Allmählich wandte sich Roginskijs wissenschaftliches Interesse der Geschichte Russlands und der UdSSR im 20. Jahrhundert zu. Während des Studiums in Tartu verkehrte er mit vielen Moskauern, künftigen Dissidenten und Menschenrechtlern. Die Devise Roginskijs und seiner Ko-Autoren der 1970er Jahre kann man mit seinen eigenen Worten als „Notwendigkeit der Rückkehr des historischen Gedächtnisses“ und der „Wiederherstellung einer unabhängigen historischen Wissenschaft“ bezeichnen.

Diese Idee versuchten er und seine Freunde umzusetzen. Sie gründeten den ersten historischen Sammelband „Pamjat“ (Erinnerung), der im Samizdat erschien. 1975-1981 war Roginskij Redaktionsleiter. „Die Redaktion hält es für ihre Pflicht, alle derzeit zum Untergang, zum Verschwinden verurteilten historischen Fakten und Namen vor dem Vergessen zu bewahren, vor allem die Namen jener, die umkamen, verfolgt, verleumdet wurden, die Schicksale von Familien, die zerschlagen oder vollständig vernichtet wurden, ebenfalls die Namen derer, die hingerichtet, angeprangert, denunziert wurden (…) vor allem geht es uns darum, historische Fakten aus dem Nichtsein herauszuholen, sie vor dem Vergessen zu bewahren und bekannt zu machen, sowohl in Kreisen der Wissenschaft als auch in der Gesellschaft.“

1977 wurde in Roginskijs Wohnung die erste Hausdurchsuchung durchgeführt. Nach einer erneuten Haussuchung wurde Roginskij auf Anweisung des KGB aus der Schule entlassen, die Lehrerlaubnis wurde ihm entzogen. 1981 wurde ihm verboten, die öffentliche Saltykov-Schtschedrin-Bibliothek zu benutzen, weil er „Dokumente in einem ausländischen antisowjetischen Verlag“ publiziert habe.
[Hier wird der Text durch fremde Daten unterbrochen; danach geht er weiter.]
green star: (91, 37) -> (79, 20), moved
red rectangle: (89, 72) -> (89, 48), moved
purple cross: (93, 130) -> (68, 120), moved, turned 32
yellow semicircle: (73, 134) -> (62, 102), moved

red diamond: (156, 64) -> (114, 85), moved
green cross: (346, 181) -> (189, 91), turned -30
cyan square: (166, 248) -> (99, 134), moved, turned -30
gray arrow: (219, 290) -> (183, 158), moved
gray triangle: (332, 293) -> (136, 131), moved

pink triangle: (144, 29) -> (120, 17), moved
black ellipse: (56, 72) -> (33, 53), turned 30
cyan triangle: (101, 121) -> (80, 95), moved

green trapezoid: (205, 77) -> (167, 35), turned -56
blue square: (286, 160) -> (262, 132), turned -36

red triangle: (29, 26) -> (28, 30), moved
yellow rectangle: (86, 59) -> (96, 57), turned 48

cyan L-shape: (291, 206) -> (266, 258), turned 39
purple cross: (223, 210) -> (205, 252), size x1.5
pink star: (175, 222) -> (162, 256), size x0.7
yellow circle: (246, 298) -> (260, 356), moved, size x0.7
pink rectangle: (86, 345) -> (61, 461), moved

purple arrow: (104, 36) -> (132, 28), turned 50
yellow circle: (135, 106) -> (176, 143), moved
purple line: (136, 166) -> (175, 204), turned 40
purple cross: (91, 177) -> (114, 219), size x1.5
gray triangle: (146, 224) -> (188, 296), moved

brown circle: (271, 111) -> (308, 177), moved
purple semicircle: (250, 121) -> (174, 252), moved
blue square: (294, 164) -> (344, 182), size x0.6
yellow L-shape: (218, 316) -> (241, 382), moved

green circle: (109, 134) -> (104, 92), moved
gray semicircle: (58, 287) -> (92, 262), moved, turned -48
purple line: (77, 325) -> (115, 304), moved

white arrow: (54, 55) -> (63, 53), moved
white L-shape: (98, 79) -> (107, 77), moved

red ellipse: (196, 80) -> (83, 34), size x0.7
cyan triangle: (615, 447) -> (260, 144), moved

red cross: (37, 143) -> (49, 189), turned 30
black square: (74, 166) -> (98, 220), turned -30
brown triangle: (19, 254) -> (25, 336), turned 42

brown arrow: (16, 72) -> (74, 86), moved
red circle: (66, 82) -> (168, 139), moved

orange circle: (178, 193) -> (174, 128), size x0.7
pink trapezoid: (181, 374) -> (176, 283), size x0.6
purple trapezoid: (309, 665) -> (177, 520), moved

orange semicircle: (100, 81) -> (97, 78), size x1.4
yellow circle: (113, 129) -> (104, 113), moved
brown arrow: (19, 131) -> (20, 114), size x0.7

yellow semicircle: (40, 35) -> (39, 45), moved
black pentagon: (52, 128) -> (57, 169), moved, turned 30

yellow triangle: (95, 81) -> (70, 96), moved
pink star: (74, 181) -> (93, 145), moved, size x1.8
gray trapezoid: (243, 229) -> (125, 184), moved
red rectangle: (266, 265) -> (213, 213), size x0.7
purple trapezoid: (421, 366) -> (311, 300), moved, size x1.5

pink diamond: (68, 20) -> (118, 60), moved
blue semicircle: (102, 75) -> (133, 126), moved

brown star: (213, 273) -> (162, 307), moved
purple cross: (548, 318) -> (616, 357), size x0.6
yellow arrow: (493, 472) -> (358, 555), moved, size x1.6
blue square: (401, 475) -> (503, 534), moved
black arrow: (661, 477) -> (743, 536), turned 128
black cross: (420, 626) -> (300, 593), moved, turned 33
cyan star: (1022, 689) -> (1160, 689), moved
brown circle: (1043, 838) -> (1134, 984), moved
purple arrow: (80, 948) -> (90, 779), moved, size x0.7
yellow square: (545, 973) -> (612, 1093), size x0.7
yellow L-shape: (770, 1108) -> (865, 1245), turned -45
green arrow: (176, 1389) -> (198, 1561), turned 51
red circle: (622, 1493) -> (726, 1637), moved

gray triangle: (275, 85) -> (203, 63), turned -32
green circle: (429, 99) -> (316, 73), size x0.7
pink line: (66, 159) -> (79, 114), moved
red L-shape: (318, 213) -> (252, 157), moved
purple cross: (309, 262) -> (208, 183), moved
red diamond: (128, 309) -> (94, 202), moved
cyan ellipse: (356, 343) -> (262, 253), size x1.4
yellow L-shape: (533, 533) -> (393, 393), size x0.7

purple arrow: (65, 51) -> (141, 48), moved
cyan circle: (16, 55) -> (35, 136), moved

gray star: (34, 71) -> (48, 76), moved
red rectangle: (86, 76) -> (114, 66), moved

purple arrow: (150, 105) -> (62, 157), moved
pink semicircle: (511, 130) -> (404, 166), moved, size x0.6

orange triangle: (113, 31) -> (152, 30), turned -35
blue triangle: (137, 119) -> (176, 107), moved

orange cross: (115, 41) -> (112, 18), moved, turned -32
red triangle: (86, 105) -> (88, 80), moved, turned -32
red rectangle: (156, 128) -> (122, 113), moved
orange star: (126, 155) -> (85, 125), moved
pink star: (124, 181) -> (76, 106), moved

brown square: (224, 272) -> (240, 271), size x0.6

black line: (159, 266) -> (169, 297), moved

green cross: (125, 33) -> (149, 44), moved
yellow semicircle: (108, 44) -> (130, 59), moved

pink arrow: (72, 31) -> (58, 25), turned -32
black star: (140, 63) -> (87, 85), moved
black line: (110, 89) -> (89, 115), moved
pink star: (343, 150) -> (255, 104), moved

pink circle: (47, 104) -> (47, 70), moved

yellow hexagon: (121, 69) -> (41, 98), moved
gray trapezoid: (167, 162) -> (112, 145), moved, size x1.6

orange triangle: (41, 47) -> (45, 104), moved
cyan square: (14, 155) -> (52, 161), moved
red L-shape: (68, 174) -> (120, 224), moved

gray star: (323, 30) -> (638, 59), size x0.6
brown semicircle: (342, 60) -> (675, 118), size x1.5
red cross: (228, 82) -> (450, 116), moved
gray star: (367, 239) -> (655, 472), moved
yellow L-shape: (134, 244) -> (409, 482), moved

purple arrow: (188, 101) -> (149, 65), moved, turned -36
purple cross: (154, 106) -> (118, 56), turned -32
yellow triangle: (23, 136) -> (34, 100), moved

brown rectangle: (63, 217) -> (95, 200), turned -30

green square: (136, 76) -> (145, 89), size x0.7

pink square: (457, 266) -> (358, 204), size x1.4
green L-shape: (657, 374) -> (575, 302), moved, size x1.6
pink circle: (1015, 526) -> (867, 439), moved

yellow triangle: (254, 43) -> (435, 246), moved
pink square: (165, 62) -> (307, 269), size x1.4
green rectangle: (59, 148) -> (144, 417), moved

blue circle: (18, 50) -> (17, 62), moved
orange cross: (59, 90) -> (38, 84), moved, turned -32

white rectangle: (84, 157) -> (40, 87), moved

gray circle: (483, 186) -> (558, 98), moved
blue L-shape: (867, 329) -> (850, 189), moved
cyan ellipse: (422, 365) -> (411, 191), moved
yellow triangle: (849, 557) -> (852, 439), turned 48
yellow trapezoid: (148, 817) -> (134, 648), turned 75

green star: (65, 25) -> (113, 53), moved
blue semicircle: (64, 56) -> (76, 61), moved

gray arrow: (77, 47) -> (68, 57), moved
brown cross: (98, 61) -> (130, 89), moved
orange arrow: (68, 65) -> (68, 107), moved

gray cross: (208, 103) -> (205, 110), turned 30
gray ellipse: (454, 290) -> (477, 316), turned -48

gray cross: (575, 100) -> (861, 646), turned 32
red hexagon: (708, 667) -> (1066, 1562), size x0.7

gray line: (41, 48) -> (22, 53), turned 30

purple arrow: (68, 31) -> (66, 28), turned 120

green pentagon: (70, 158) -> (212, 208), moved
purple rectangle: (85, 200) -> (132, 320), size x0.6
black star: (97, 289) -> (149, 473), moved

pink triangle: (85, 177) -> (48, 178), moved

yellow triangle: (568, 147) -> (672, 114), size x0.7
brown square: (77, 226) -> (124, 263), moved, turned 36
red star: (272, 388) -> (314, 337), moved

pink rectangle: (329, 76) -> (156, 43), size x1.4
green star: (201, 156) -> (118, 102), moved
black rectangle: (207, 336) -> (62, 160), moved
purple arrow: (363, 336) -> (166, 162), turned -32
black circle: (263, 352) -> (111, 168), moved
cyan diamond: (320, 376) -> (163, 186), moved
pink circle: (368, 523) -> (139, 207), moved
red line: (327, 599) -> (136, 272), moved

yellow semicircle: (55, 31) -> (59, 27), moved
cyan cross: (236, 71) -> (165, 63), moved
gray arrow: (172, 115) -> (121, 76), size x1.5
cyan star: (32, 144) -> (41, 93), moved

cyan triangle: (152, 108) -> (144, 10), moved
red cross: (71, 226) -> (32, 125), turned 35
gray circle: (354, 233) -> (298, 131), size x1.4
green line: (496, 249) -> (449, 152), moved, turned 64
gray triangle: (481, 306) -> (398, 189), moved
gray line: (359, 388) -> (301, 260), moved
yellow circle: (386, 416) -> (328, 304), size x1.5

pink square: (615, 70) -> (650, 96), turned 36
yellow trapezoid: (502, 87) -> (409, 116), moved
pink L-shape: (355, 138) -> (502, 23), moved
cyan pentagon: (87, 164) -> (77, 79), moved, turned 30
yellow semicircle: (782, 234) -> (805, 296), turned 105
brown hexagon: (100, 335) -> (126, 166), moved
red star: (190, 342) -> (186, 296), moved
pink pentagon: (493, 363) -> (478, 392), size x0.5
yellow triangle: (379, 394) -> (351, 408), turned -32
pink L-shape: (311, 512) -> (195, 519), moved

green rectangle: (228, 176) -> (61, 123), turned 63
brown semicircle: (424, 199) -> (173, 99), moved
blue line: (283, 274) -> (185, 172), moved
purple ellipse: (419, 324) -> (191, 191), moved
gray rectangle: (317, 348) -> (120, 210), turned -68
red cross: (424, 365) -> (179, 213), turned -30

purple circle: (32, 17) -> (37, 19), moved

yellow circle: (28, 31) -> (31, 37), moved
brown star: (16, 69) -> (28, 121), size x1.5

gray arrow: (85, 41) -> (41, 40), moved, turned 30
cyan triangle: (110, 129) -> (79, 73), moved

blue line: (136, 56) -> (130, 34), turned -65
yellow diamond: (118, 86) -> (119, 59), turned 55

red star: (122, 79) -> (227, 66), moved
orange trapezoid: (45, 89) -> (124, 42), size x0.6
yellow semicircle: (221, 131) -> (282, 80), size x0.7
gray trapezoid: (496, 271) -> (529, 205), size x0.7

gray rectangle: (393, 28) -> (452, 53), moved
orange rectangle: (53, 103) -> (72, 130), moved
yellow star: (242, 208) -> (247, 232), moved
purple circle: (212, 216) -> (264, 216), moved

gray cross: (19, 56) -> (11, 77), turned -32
1981 wurde Roginskij verhaftet und wegen „Urkundenfälschung“ zu vier Jahren Freiheitsentzug verurteilt. Nach der Haftentlassung nahm er seine wissenschaftliche Arbeit wieder auf. Von 1990 bis 1993 war er Experte beim Komitee des Obersten Sowjets der Russischen Föderation für Menschenrechte, bei der Kommission des Obersten Sowjets für die Übergabe der KPdSU- und KGB-Archive in staatliche Aufbewahrung sowie der Kommission für Rehabilitierung der Opfer politischer Verfolgungen.

1988-1989 gehörte er zu den Gründern der Gesellschaft Memorial. Er leitete deren wissenschaftlichen Programme und war Mitglied im Vorstand von Memorial Russland und Vorstandsvorsitzender von Memorial International.